Sillonnant à travers l’ère des nouveaux riches, les grands clubs, derniers vestiges d’un football qui se voulait encore authentiquement prolétaire, connaissent pour beaucoup d’entre eux de grandes difficultés. Si le pouls du Milan AC est faible, celui d’Hambourg est proche de l’état comateux. Quid du cas de Liverpool? Les Reds reviendront-ils d’entre les morts et se détacheront de leur statut de grand club d’hier pour récupérer celui de grande équipe d’aujourd’hui?

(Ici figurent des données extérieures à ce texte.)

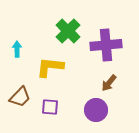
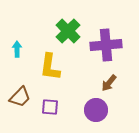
yellow L-shape: rotated 88 degrees counterclockwise
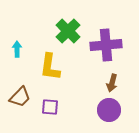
brown arrow: moved 3 px right; rotated 24 degrees counterclockwise
purple circle: moved 13 px right
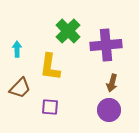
brown trapezoid: moved 9 px up
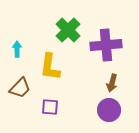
green cross: moved 1 px up
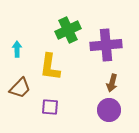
green cross: rotated 20 degrees clockwise
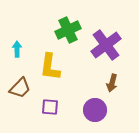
purple cross: rotated 32 degrees counterclockwise
purple circle: moved 14 px left
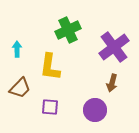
purple cross: moved 8 px right, 2 px down
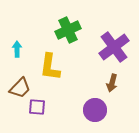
purple square: moved 13 px left
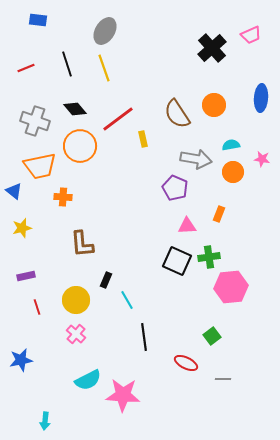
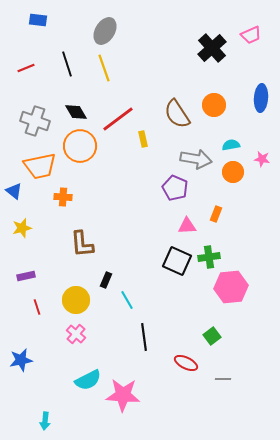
black diamond at (75, 109): moved 1 px right, 3 px down; rotated 10 degrees clockwise
orange rectangle at (219, 214): moved 3 px left
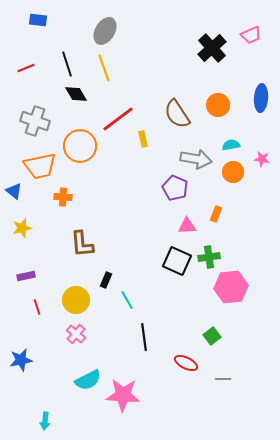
orange circle at (214, 105): moved 4 px right
black diamond at (76, 112): moved 18 px up
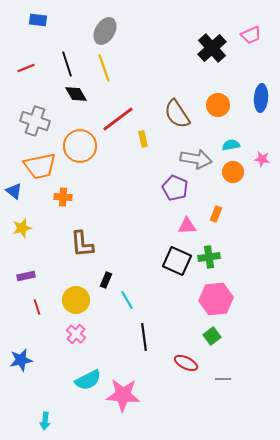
pink hexagon at (231, 287): moved 15 px left, 12 px down
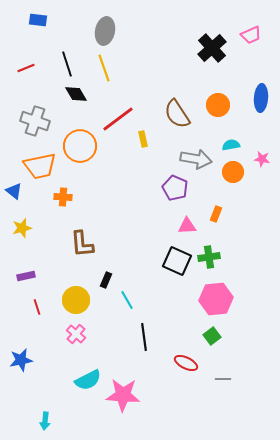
gray ellipse at (105, 31): rotated 20 degrees counterclockwise
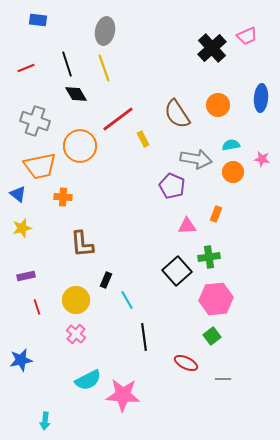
pink trapezoid at (251, 35): moved 4 px left, 1 px down
yellow rectangle at (143, 139): rotated 14 degrees counterclockwise
purple pentagon at (175, 188): moved 3 px left, 2 px up
blue triangle at (14, 191): moved 4 px right, 3 px down
black square at (177, 261): moved 10 px down; rotated 24 degrees clockwise
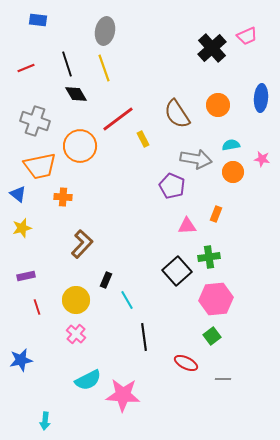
brown L-shape at (82, 244): rotated 132 degrees counterclockwise
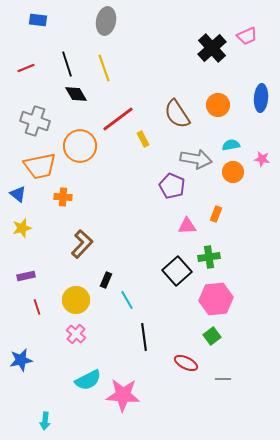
gray ellipse at (105, 31): moved 1 px right, 10 px up
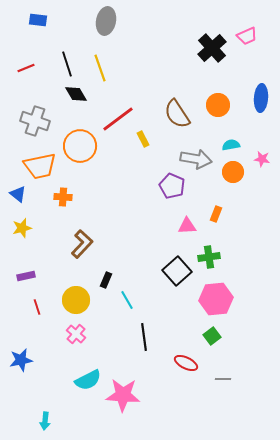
yellow line at (104, 68): moved 4 px left
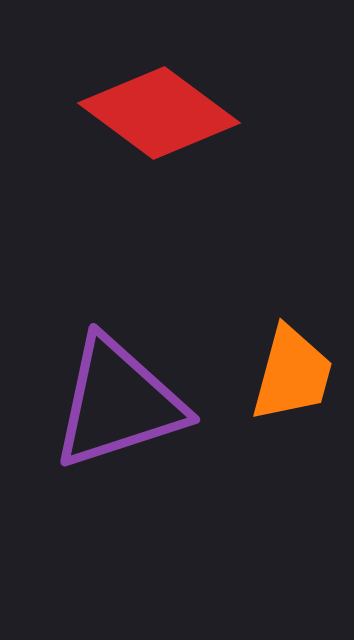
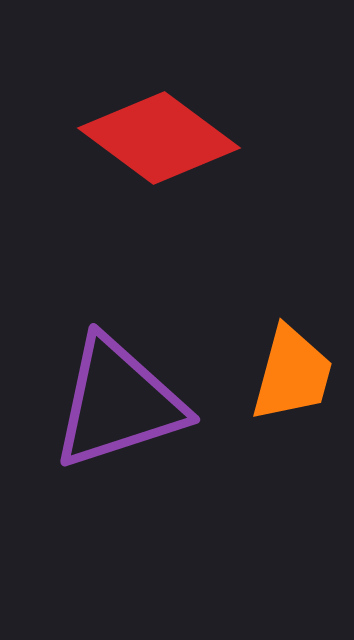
red diamond: moved 25 px down
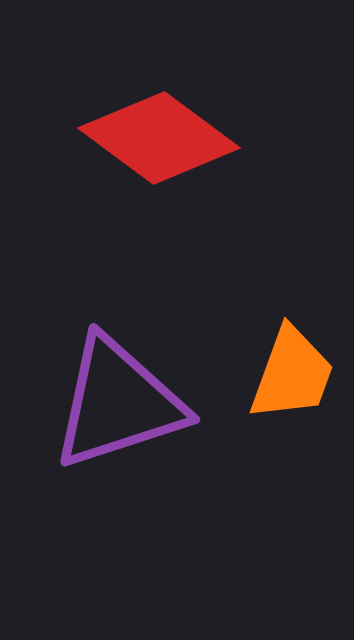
orange trapezoid: rotated 5 degrees clockwise
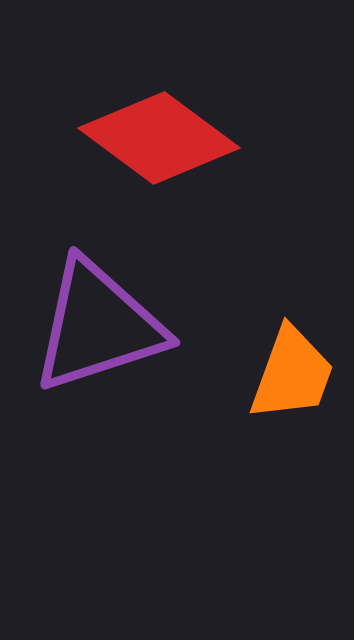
purple triangle: moved 20 px left, 77 px up
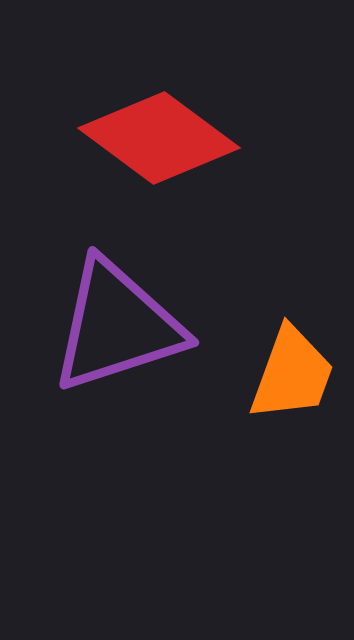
purple triangle: moved 19 px right
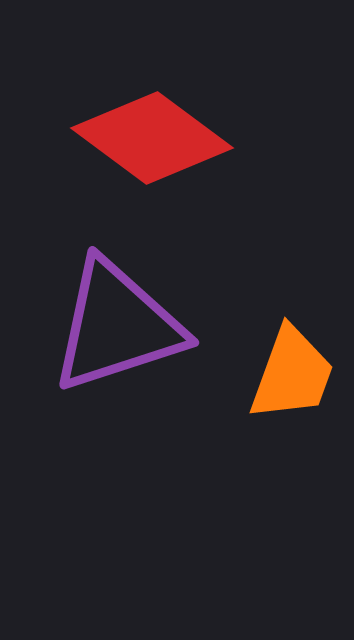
red diamond: moved 7 px left
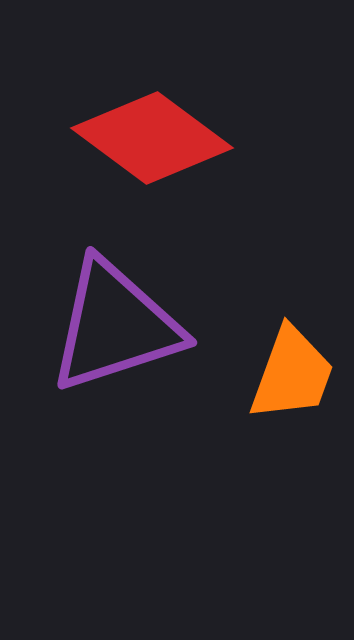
purple triangle: moved 2 px left
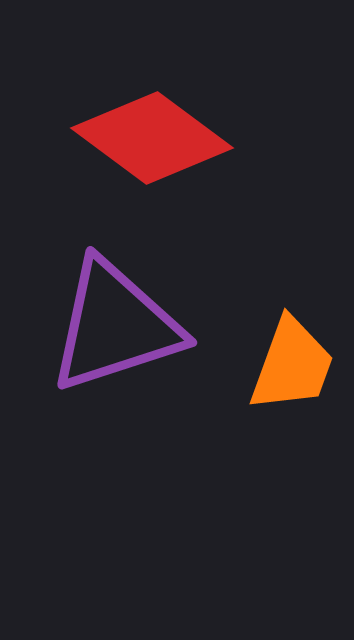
orange trapezoid: moved 9 px up
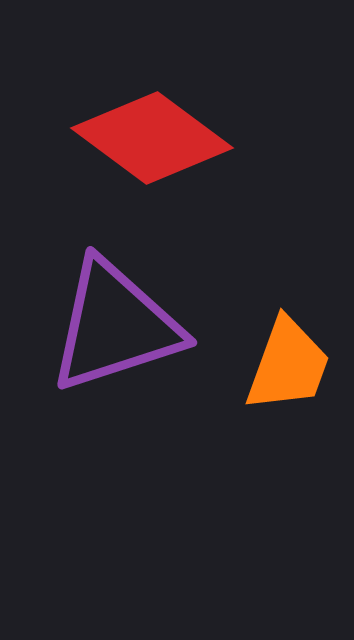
orange trapezoid: moved 4 px left
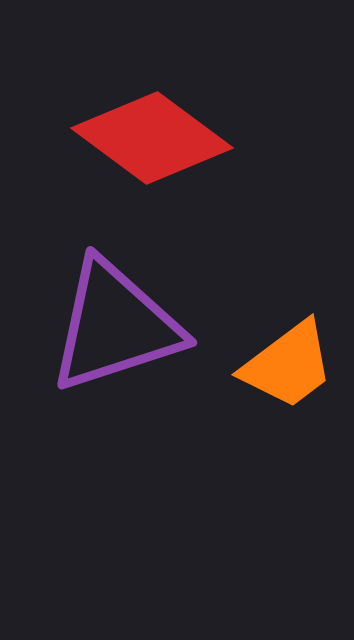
orange trapezoid: rotated 33 degrees clockwise
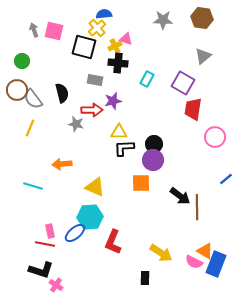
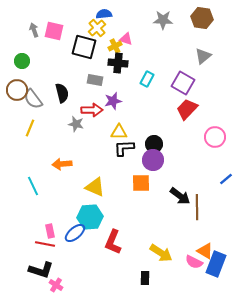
red trapezoid at (193, 109): moved 6 px left; rotated 35 degrees clockwise
cyan line at (33, 186): rotated 48 degrees clockwise
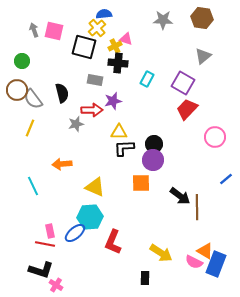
gray star at (76, 124): rotated 28 degrees counterclockwise
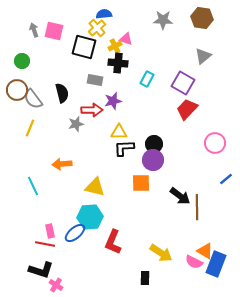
pink circle at (215, 137): moved 6 px down
yellow triangle at (95, 187): rotated 10 degrees counterclockwise
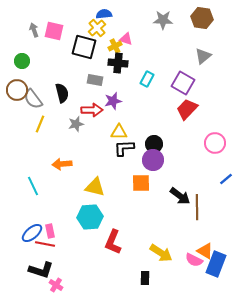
yellow line at (30, 128): moved 10 px right, 4 px up
blue ellipse at (75, 233): moved 43 px left
pink semicircle at (194, 262): moved 2 px up
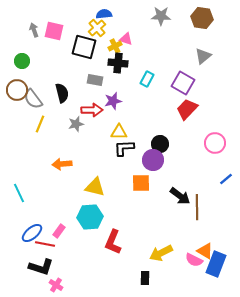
gray star at (163, 20): moved 2 px left, 4 px up
black circle at (154, 144): moved 6 px right
cyan line at (33, 186): moved 14 px left, 7 px down
pink rectangle at (50, 231): moved 9 px right; rotated 48 degrees clockwise
yellow arrow at (161, 253): rotated 120 degrees clockwise
black L-shape at (41, 270): moved 3 px up
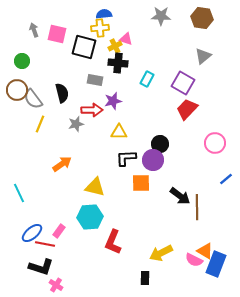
yellow cross at (97, 28): moved 3 px right; rotated 36 degrees clockwise
pink square at (54, 31): moved 3 px right, 3 px down
black L-shape at (124, 148): moved 2 px right, 10 px down
orange arrow at (62, 164): rotated 150 degrees clockwise
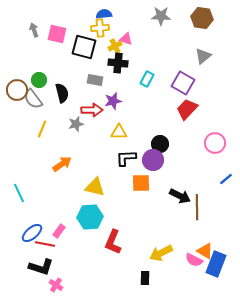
green circle at (22, 61): moved 17 px right, 19 px down
yellow line at (40, 124): moved 2 px right, 5 px down
black arrow at (180, 196): rotated 10 degrees counterclockwise
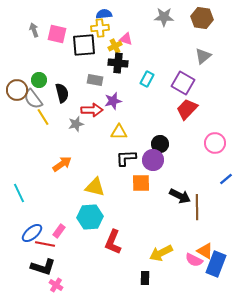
gray star at (161, 16): moved 3 px right, 1 px down
black square at (84, 47): moved 2 px up; rotated 20 degrees counterclockwise
yellow line at (42, 129): moved 1 px right, 12 px up; rotated 54 degrees counterclockwise
black L-shape at (41, 267): moved 2 px right
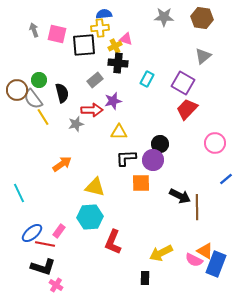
gray rectangle at (95, 80): rotated 49 degrees counterclockwise
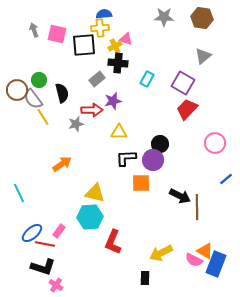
gray rectangle at (95, 80): moved 2 px right, 1 px up
yellow triangle at (95, 187): moved 6 px down
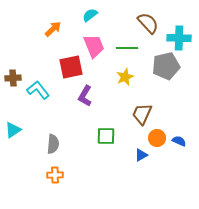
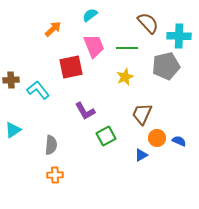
cyan cross: moved 2 px up
brown cross: moved 2 px left, 2 px down
purple L-shape: moved 15 px down; rotated 60 degrees counterclockwise
green square: rotated 30 degrees counterclockwise
gray semicircle: moved 2 px left, 1 px down
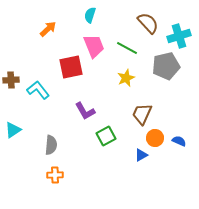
cyan semicircle: rotated 35 degrees counterclockwise
orange arrow: moved 5 px left
cyan cross: rotated 20 degrees counterclockwise
green line: rotated 30 degrees clockwise
yellow star: moved 1 px right, 1 px down
orange circle: moved 2 px left
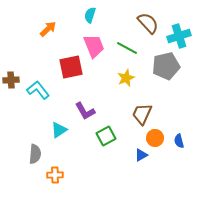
cyan triangle: moved 46 px right
blue semicircle: rotated 128 degrees counterclockwise
gray semicircle: moved 16 px left, 9 px down
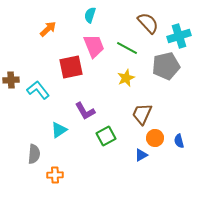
gray semicircle: moved 1 px left
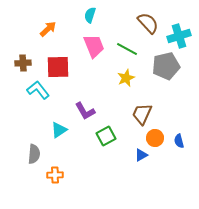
green line: moved 1 px down
red square: moved 13 px left; rotated 10 degrees clockwise
brown cross: moved 12 px right, 17 px up
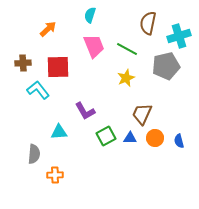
brown semicircle: rotated 125 degrees counterclockwise
cyan triangle: moved 2 px down; rotated 30 degrees clockwise
blue triangle: moved 11 px left, 17 px up; rotated 32 degrees clockwise
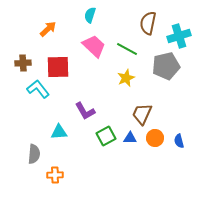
pink trapezoid: rotated 25 degrees counterclockwise
cyan L-shape: moved 1 px up
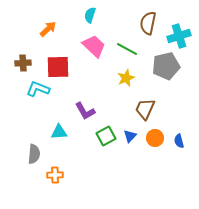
cyan L-shape: rotated 30 degrees counterclockwise
brown trapezoid: moved 3 px right, 5 px up
blue triangle: moved 2 px up; rotated 48 degrees counterclockwise
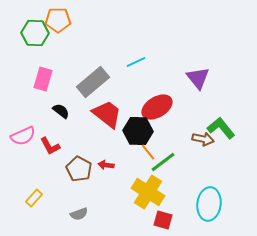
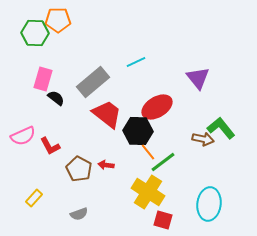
black semicircle: moved 5 px left, 13 px up
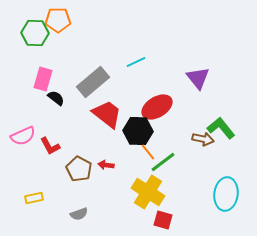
yellow rectangle: rotated 36 degrees clockwise
cyan ellipse: moved 17 px right, 10 px up
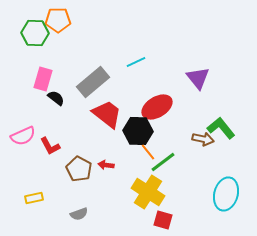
cyan ellipse: rotated 8 degrees clockwise
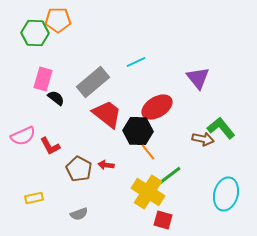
green line: moved 6 px right, 14 px down
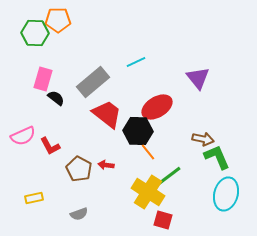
green L-shape: moved 4 px left, 29 px down; rotated 16 degrees clockwise
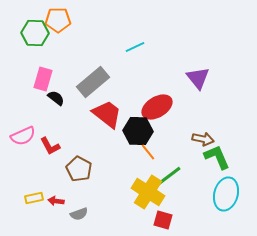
cyan line: moved 1 px left, 15 px up
red arrow: moved 50 px left, 36 px down
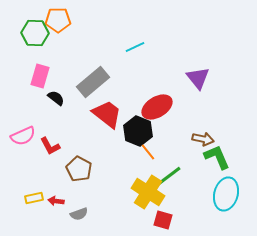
pink rectangle: moved 3 px left, 3 px up
black hexagon: rotated 20 degrees clockwise
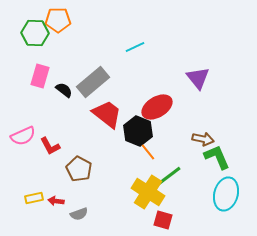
black semicircle: moved 8 px right, 8 px up
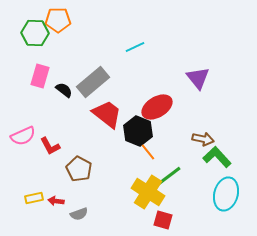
green L-shape: rotated 20 degrees counterclockwise
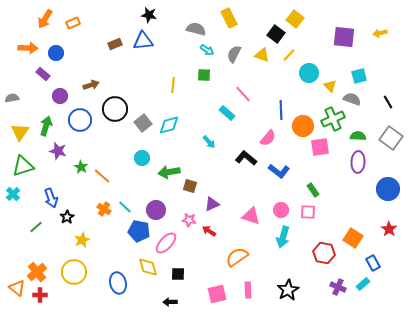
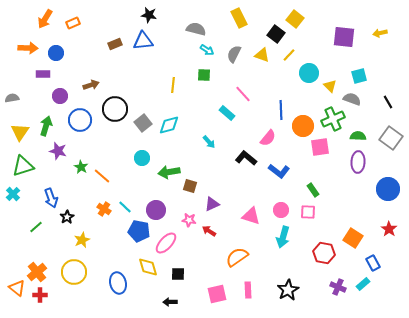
yellow rectangle at (229, 18): moved 10 px right
purple rectangle at (43, 74): rotated 40 degrees counterclockwise
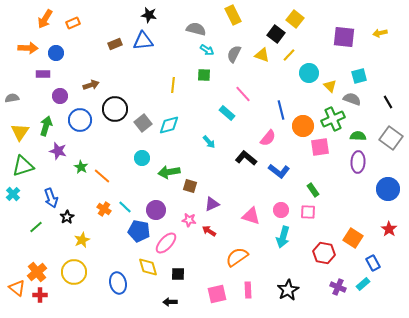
yellow rectangle at (239, 18): moved 6 px left, 3 px up
blue line at (281, 110): rotated 12 degrees counterclockwise
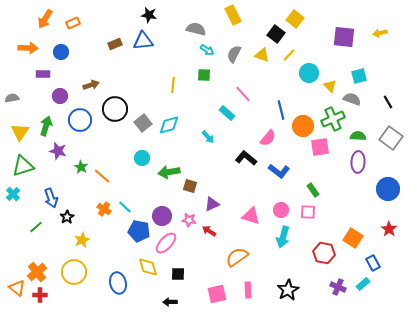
blue circle at (56, 53): moved 5 px right, 1 px up
cyan arrow at (209, 142): moved 1 px left, 5 px up
purple circle at (156, 210): moved 6 px right, 6 px down
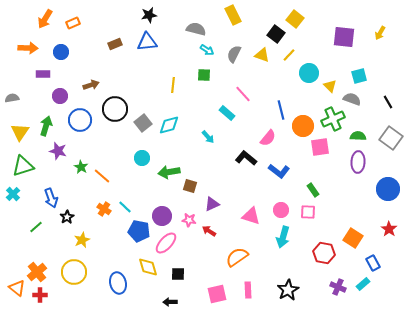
black star at (149, 15): rotated 21 degrees counterclockwise
yellow arrow at (380, 33): rotated 48 degrees counterclockwise
blue triangle at (143, 41): moved 4 px right, 1 px down
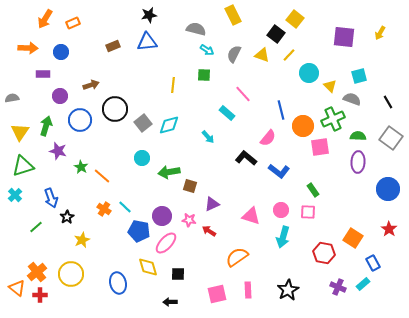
brown rectangle at (115, 44): moved 2 px left, 2 px down
cyan cross at (13, 194): moved 2 px right, 1 px down
yellow circle at (74, 272): moved 3 px left, 2 px down
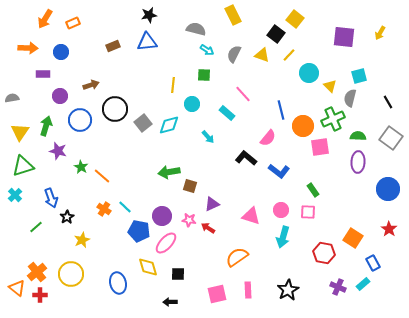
gray semicircle at (352, 99): moved 2 px left, 1 px up; rotated 96 degrees counterclockwise
cyan circle at (142, 158): moved 50 px right, 54 px up
red arrow at (209, 231): moved 1 px left, 3 px up
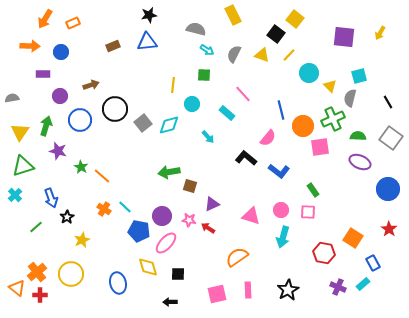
orange arrow at (28, 48): moved 2 px right, 2 px up
purple ellipse at (358, 162): moved 2 px right; rotated 70 degrees counterclockwise
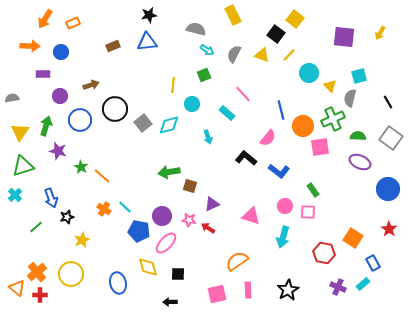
green square at (204, 75): rotated 24 degrees counterclockwise
cyan arrow at (208, 137): rotated 24 degrees clockwise
pink circle at (281, 210): moved 4 px right, 4 px up
black star at (67, 217): rotated 16 degrees clockwise
orange semicircle at (237, 257): moved 4 px down
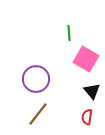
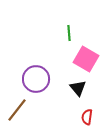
black triangle: moved 14 px left, 3 px up
brown line: moved 21 px left, 4 px up
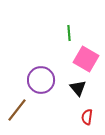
purple circle: moved 5 px right, 1 px down
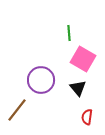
pink square: moved 3 px left
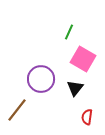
green line: moved 1 px up; rotated 28 degrees clockwise
purple circle: moved 1 px up
black triangle: moved 3 px left; rotated 18 degrees clockwise
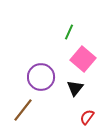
pink square: rotated 10 degrees clockwise
purple circle: moved 2 px up
brown line: moved 6 px right
red semicircle: rotated 28 degrees clockwise
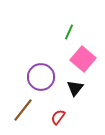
red semicircle: moved 29 px left
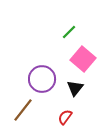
green line: rotated 21 degrees clockwise
purple circle: moved 1 px right, 2 px down
red semicircle: moved 7 px right
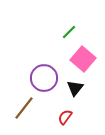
purple circle: moved 2 px right, 1 px up
brown line: moved 1 px right, 2 px up
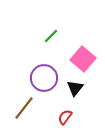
green line: moved 18 px left, 4 px down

Joe Strummer, émérite icône de la culture punk, tint un jour le discours suivant “Je ne suis pas célèbre, je suis une légende. Célèbre, c’est lorsque tout le monde connaît ce que tu fais et tu es riche. Légende, c’est quand tout le monde connaît ce que tu as fait mais que tu es fini !”.
Tel adage eut-été convenu dès lors qu’il s’agissait de traiter du cas Liverpool FC. 18 fois champion d’Angleterre et lauréat en la matière jusqu’en 2011, septuple vainqueur de la Coupe d’Angleterre, détenteur de la Coupe de la Ligue à 8 reprises, auréolé du Community Shield à 15 reprises et enfin roi d’Europe et de la Ligue des Champions avec 5 retentissantes victoires. Le géant Scouser est, à n’en pas douter, parmi les plus grands clubs de l’histoire du football, non simplement britannique ou européen, mais bien mondial.
S’il était nécessaire de définir ce qu’est un grand club, le terme institution viendrait automatiquement s’y apposer. De celui-ci découlent inexorablement ceux de tradition, de prestige, d’honneur, de souvenirs entremêlés de sanglots, tantôt de chagrin, tantôt d’une chair de poule si dominatrice qu’elle en vient à décrocher quelques larmes aux plus hardis d’entre nous, à ceux qui ne prétendent qu’avoir une poussière dans l’oeil.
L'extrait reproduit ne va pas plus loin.